A Basic Guideline to Cold Chain Management

Berries are one of the most delicate and highly perishable fruits. Their non-climacteric physiological characteristics dictate that they must be harvested in an essentially ripe condition. The quality of fresh berries depends on their maturity and appearance (red colour intensity and distribution, fruit size and shape, freedom from defects and decay), firmness, and flavour (determined by amounts of sugars, organic acids, phenolics, and characteristic aroma volatiles). Some of the most important factors in attaining and maintaining good quality are harvesting at the fully-ripe stage, avoiding physical injuries during all the handling steps, enforcing strict quality control procedures, prompt precooling, and providing proper temperature and relative humidity during transport and handling at destination.

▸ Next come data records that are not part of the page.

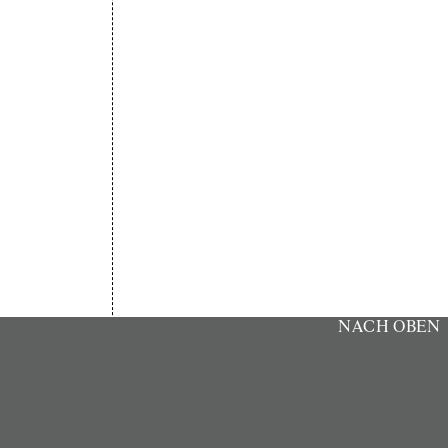
NACH OBEN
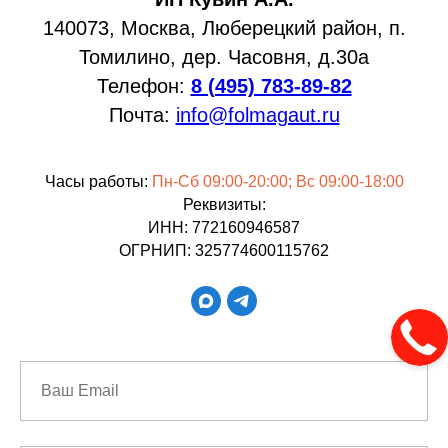
140073, Москва, Люберецкий район, п.
Томилино, дер. Часовня, д.30а
Телефон:
8 (495) 783-89-82
Почта:
info@folmagaut.ru
Часы работы:
Пн-Сб 09:00-20:00; Вс 09:00-18:00
Реквизиты:
ИНН: 772160946587
ОГРНИП: 325774600115762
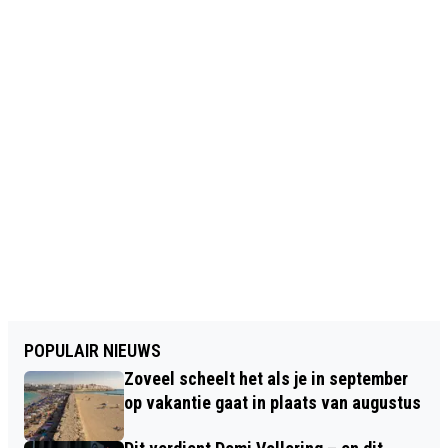
POPULAIR NIEUWS
Zoveel scheelt het als je in september
op vakantie gaat in plaats van augustus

Proper temperature management of strawberries begins with precooling (rapid removal of field heat) from field temperatures which can be as high as 30 degrees C. Rapid removal of field heat is critical to curb deterioration ofstrawberries. The recommendation for maximum quality retention of berries is precooling to near 0-2 degrees C within one hour of harvest and maintaining at 0-2 degrees C throughout the marketing channels. For commercial strawberry operations cooling to this ideal criterion is seldom achieved (in practice strawberries are cooled and shipped at 5-21 degrees C). This depends on various factors, including volume of strawberries handled, cooling and handling equipment availability and capability, economics, energy and market conditions.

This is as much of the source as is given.